Being part of the GitLab collective is an opportunity to learn first hand about the challenges the community using the DevOps Platform is facing. As a Collective Member logging between 2-3 times a week in StackOverflow reading the questions and discussion posted about GitLab and manually sorting them by 'Recent Activity', 'Trending' and using Dates, I asked myself: how can we leverage this wealth of data and discover feedback, while finding the most frequent topics where the community has questions?
This would be an opportunity to get a quick overview of topics where the community regularly needs help; this would also make it easier for us to create relevant content for them. Manually sorting and extracting the text of each question wouldn’t be sustainable, so creating an automated way would be the most efficient way to proceed.

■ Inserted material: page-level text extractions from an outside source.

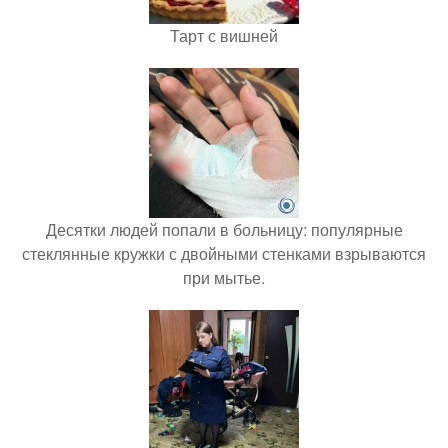
Тарт с вишней
Десятки людей попали в больницу: популярные
стеклянные кружки с двойными стенками взрываются
при мытье.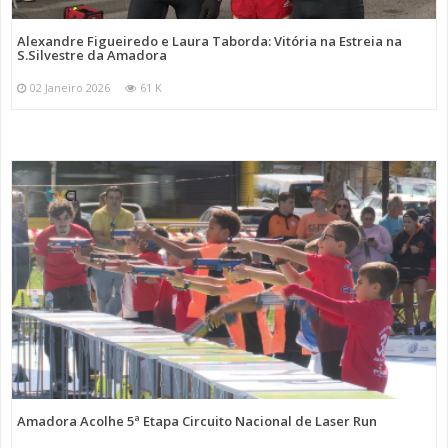
Alexandre Figueiredo e Laura Taborda: Vitória na Estreia na
S.Silvestre da Amadora
02 Janeiro 2026
61 K
Amadora Acolhe 5ª Etapa Circuito Nacional de Laser Run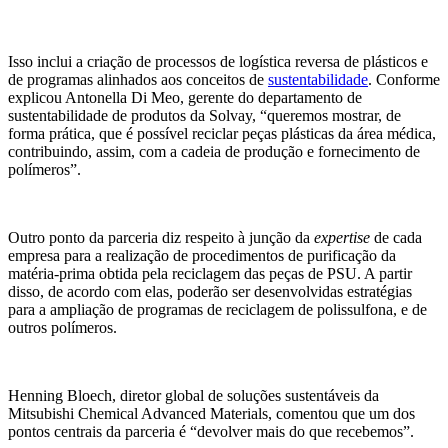
Isso inclui a criação de processos de logística reversa de plásticos e
de programas alinhados aos conceitos de
sustentabilidade
. Conforme
explicou Antonella Di Meo, gerente do departamento de
sustentabilidade de produtos da Solvay, “queremos mostrar, de
forma prática, que é possível reciclar peças plásticas da área médica,
contribuindo, assim, com a cadeia de produção e fornecimento de
polímeros”.
Outro ponto da parceria diz respeito à junção da
expertise
de cada
empresa para a realização de procedimentos de purificação da
matéria-prima obtida pela reciclagem das peças de PSU. A partir
disso, de acordo com elas, poderão ser desenvolvidas estratégias
para a ampliação de programas de reciclagem de polissulfona, e de
outros polímeros.
Henning Bloech, diretor global de soluções sustentáveis ​​da
Mitsubishi Chemical Advanced Materials, comentou que um dos
pontos centrais da parceria é “devolver mais do que recebemos”.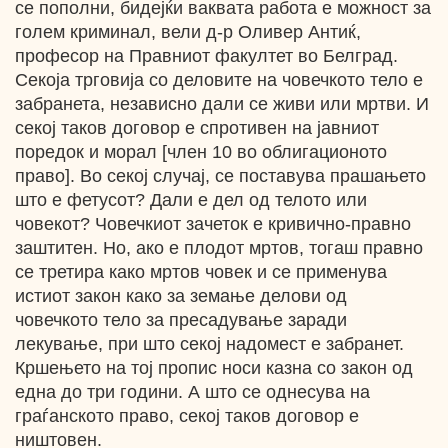
се пополни, бидејќи ваквата работа е можност за
голем криминал, вели д-р Оливер Антиќ,
професор на Правниот факултет во Белград.
Секоја трговија со деловите на човечкото тело е
забранета, независно дали се живи или мртви. И
секој таков договор е спротивен на јавниот
поредок и морал [член 10 во облигационото
право]. Во секој случај, се поставува прашањето
што е фетусот? Дали е дел од телото или
човекот? Човечкиот зачеток е кривично-правно
заштитен. Но, ако е плодот мртов, тогаш правно
се третира како мртов човек и се применува
истиот закон како за земање делови од
човечкото тело за пресадување заради
лекување, при што секој надомест е забранет.
Кршењето на тој пропис носи казна со закон од
една до три години. А што се однесува на
граѓанското право, секој таков договор е
ништовен.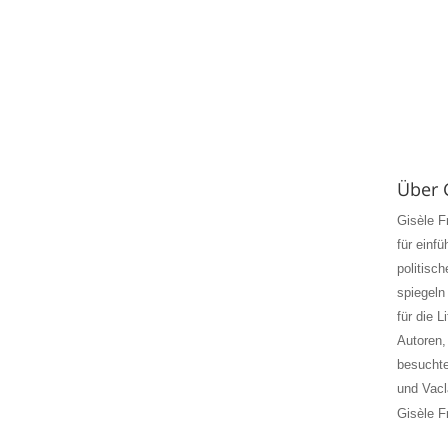
Über 
Gisèle F
für einf
politisch
spiegeln
für die L
Autoren,
besuchte
und Vacl
Gisèle
F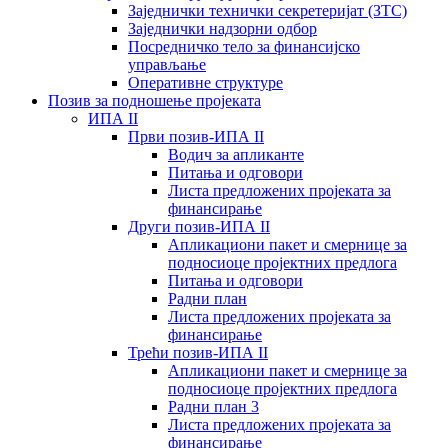
Заједнички технички секретеријат (ЗТС)
Заједнички надзорни одбор
Посредничко тело за финансијско
управљање
Oперативне структуре
Позив за подношење пројеката
ИПА II
Први позив-ИПА II
Водич за апликанте
Питања и одговори
Листа предложених пројеката за
финансирање
Други позив-ИПА II
Апликациони пакет и смернице за
подносиоце пројектних предлога
Питања и одговори
Радни план
Листа предложених пројеката за
финансирање
Трећи позив-ИПА II
Апликациони пакет и смернице за
подносиоце пројектних предлога
Радни план 3
Листа предложених пројеката за
финансирање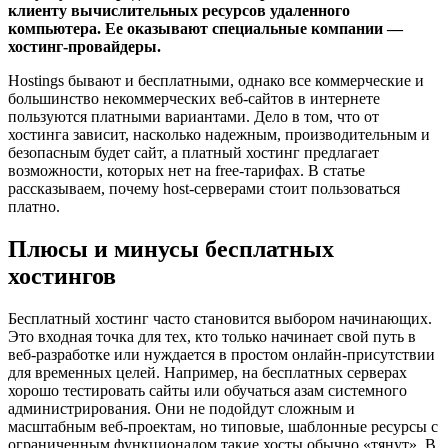
клиенту вычислительных ресурсов удаленного
компьютера. Ее оказывают специальные компании —
хостинг-провайдеры.
Hostings бывают и бесплатными, однако все коммерческие и
большинство некоммерческих веб-сайтов в интернете
пользуются платными вариантами. Дело в том, что от
хостинга зависит, насколько надежным, производительным и
безопасным будет сайт, а платный хостинг предлагает
возможности, которых нет на free-тарифах. В статье
рассказываем, почему host-серверами стоит пользоваться
платно.
Плюсы и минусы бесплатных
хостингов
Бесплатный хостинг часто становится выбором начинающих.
Это входная точка для тех, кто только начинает свой путь в
веб-разработке или нуждается в простом онлайн-присутствии
для временных целей. Например, на бесплатных серверах
хорошо тестировать сайты или обучаться азам системного
администрирования. Они не подойдут сложным и
масштабным веб-проектам, но типовые, шаблонные ресурсы с
ограниченным функционалом такие хосты обычно «тянут». В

Experimenting with data-oriented content creation
Finding out what the community is working on, and what they need help with while using GitLab, can help us to create better educational content that could expand their understanding of GitLab. To achieve this goal, the solution I created after a few iterations is depicted below:
Where the Bill Of Materials consists mainly of:
- GitLab DevOps Platform
- Stackoverflow API
- Kubernetes Cluster
- Open Source Python libraries:
- scikit-learn (TF-IDF)
- Streamlit (front-end)
I leveraged the GitLab DevOps Platform to organize the projects using groups:
The Loader project pulls questions about GitLab from the StackOverflow API, pre-processes the text and makes it usable for a second project: a Visualizer to create customized dashboards.
The automated process executed using the DevOps Platform is outlined below:
- Pull data from StackOverflow API
- Preprocess the response extracting relevant fields from returned JSON
- Build a corpus and calculate TF-IDF
- Scan for security vulnerabilities
- Review Application and display its resulting dashboards using Streamlit
- Deploy the built application to a Kubernetes cluster
Loader and Visualizer projects have their own codebase and pipelines, which is helpful if different teams need to work separately on them. However, one project can require the other, which raises the need for cross-project automation.
This scenario means a multi-project pipeline is useful to automate the whole process. The multi-project pipeline enables use cases such as:
- As an NLP Developer I want to work on the NLP Pipeline in the Loader Project and automatically trigger the creation of a new visualization
- As a Streamlit Developer I want to work independently in the buttons and data visualization without touching any NLP Pipeline backend
The outlined process above is automatically run defining the steps in a multi-project pipeline sharing artifact:
Finding the most frequently occurring words
The Feature Engineering step will help me to analyze the text in the whole dataset of GitLab questions. Using a simple yet powerful technique – TF-IDF – we aim to find the most relevant terms utilized by the community. By using this technique in the pipeline execution, I represent words in numerical values and later rank them in order of importance. This approach serves as a baseline for further improvements. More detail about this algorithm can be found here.
Did we achieve any success?
One run of the multi-pipeline in our solution results in dashboards such as this one:
As an end-user of these dashboards I can immediately conclude that the main source of questions are around GitLab CI, pipelines and usage of Docker images. Not bad for a first run! Having the data processed enables us to ask more questions and use data to answer it, such as, what are the questions from the highest StackOverflow reputation users ?
Could these questions be inspiration for tutorials for the most advanced users, or the implementation of a new feature?
Because everyone can contribute, let's take a look at the users who just started gaining their StackOverflow reputation:
The question about access and reading/writing permissions in Portuguese is interesting. It makes me wonder about content localization and GitLab meetups in Portuguese-speaking countries. Not surprisingly, there were also questions about GitLab CI too as the text processing and ranking found most relevant in the corpus.
Did we achieve any success? Yes, using a baseline technique such as TF-IDF sped up by DevOps practices allowed us to find out relevant terms and help us to understand where the majority of the community needs help in their DevOps journey. I have automated many steps that will allow me to focus on data exploration and possible implementation of more complex NLP Techniques rather than infrastructure allocation or manual input of commands and tests.
As a Technical Marketing Manager, I want to create content that is relevant to enable or inspire the community to succeed.
A personal take away: Educating about the latest GitLab DevOps platform capabilities and the problems they solve is important and so is keeping an eye on the content that might not be related to a new feature but is needed right now.
Are we done? No, quoting Da Vinci's altered quote about Art but with software: "Software is never finished, only abandoned."
There is room for improvement and adding capabilities to this project. We continue iterating, listening to the community, and we encourage you to clone these projects, try it yourself, and adjust it with the topics that make sense to you. Create a merge request to improve the codebase and suggest new dashboards ideas!